As part of the weekly hospo love-in, there will be monthly guest appearances from other venues, starting with Pink Moon Saloon. Ring Ring will be hosting the Pink Moon Colony: The Chosen Ones after-party on 11 June.

“There’ll be some Pink Moon DJs involved, looking at a bit of bar integration as well, and a few special guests scattered around the place,” Petar says.

“It really came through Josh Baker, because obviously we’ve been neighbours through Zhivago and Coffee Branch for a long time.

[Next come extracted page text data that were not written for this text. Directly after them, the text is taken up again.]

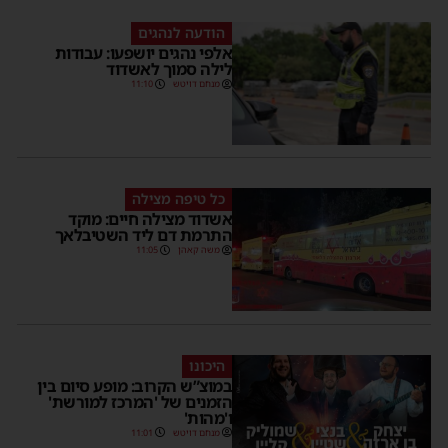
הודעה לנהגים
אלפי נהגים יושפעו: עבודות
לילה סמוך לאשדוד
מנחם דויטש
11:10
כל טיפה מצילה
אשדוד מצילה חיים: מוקד
התרמת דם ליד השטיבלאך
משה קאהן
11:05
היכונו
במוצ”ש הקרוב: מופע סיום בין
הזמנים של 'המרכז למורשת'
ו'מהות'
מנחם דויטש
11:01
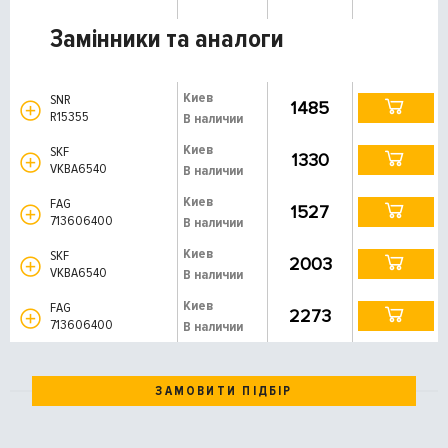
Замінники та аналоги
Киев
SNR
1485
R15355
В наличии
Киев
SKF
1330
VKBA6540
В наличии
Киев
FAG
1527
713606400
В наличии
Киев
SKF
2003
VKBA6540
В наличии
Киев
FAG
2273
713606400
В наличии
ЗАМОВИТИ ПІДБІР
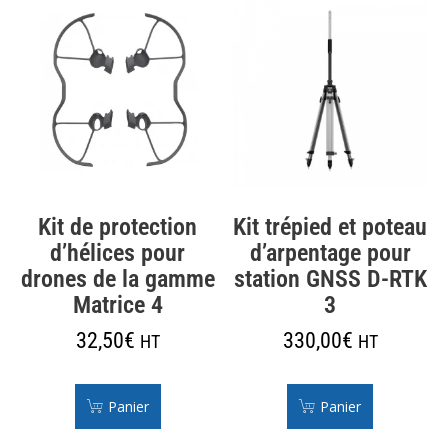
Kit de protection
Kit trépied et poteau
d’hélices pour
d’arpentage pour
drones de la gamme
station GNSS D-RTK
Matrice 4
3
32,50
€
330,00
€
HT
HT
Panier
Panier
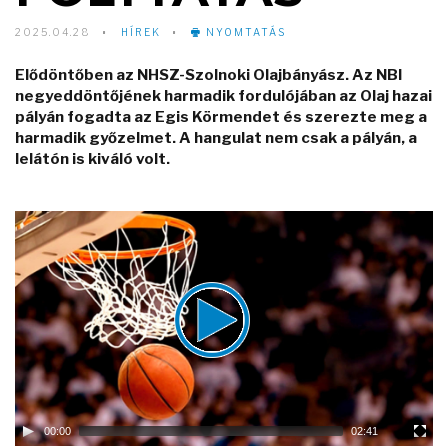
2025.04.28
HÍREK
NYOMTATÁS
Elődöntőben az NHSZ-Szolnoki Olajbányász. Az NBI
negyeddöntőjének harmadik fordulójában az Olaj hazai
pályán fogadta az Egis Körmendet és szerezte meg a
harmadik győzelmet. A hangulat nem csak a pályán, a
lelátón is kiváló volt.
Video
Player
00:00
02:41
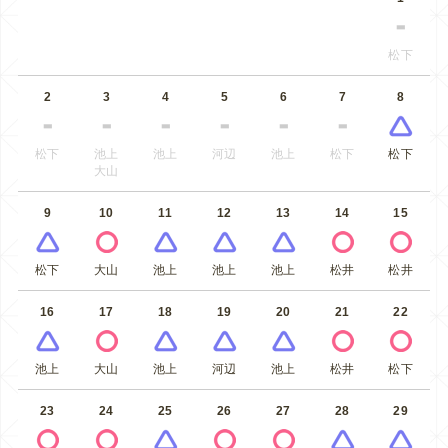
松下
2
3
4
5
6
7
8
松下
池上
池上
河辺
池上
松下
松下
大山
9
10
11
12
13
14
15
松下
大山
池上
池上
池上
松井
松井
16
17
18
19
20
21
22
池上
大山
池上
河辺
池上
松井
松下
23
24
25
26
27
28
29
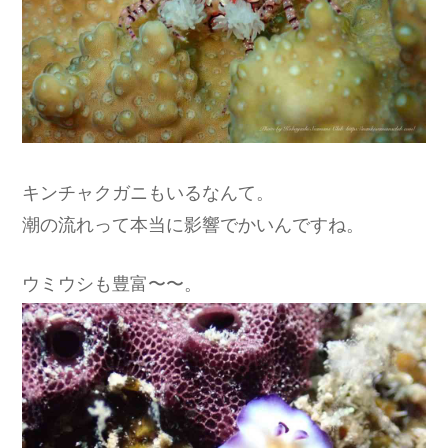
キンチャクガニもいるなんて。
潮の流れって本当に影響でかいんですね。
ウミウシも豊富〜〜。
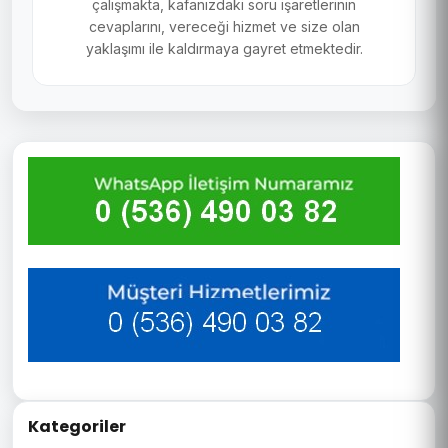
çalışmakta, kafanızdaki soru işaretlerinin
cevaplarını, vereceği hizmet ve size olan
yaklaşımı ile kaldırmaya gayret etmektedir.
Kategoriler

“I’ve been engaging with industry and letting him know what we’re doing, and that whole collaborative approach we want to take, and yeah, they were super keen. It fits with them. It makes sense that the more people that are open and the more thriving the community is on that Sunday, the more it fits our model as well.”

Petar hopes Ring Ring will help to foster the burgeoning hospitality community here in Adelaide.

“It’s about truly being collaborative in the sense of we’re not afraid to utilise our venue to showcase other venues,” Petar says.

“The venue that’s coming to us can actually showcase their products in a different way that they might not have been able to. And it’s about feeding back into this model that we’re saying we’re actually all supporting each other, let’s truly create a community.”

For the non-hospitality workers among us, there is hope for inclusion, so long as you have someone to recommend you.

“There’ll be some leeway there, and that person will get treated as if they’re part of the same crew,” Petar says.

“It’s about a party, it’s about people celebrating the end of their working week and really enjoying themselves in a comfortable premise that they know they’re not being judged for.”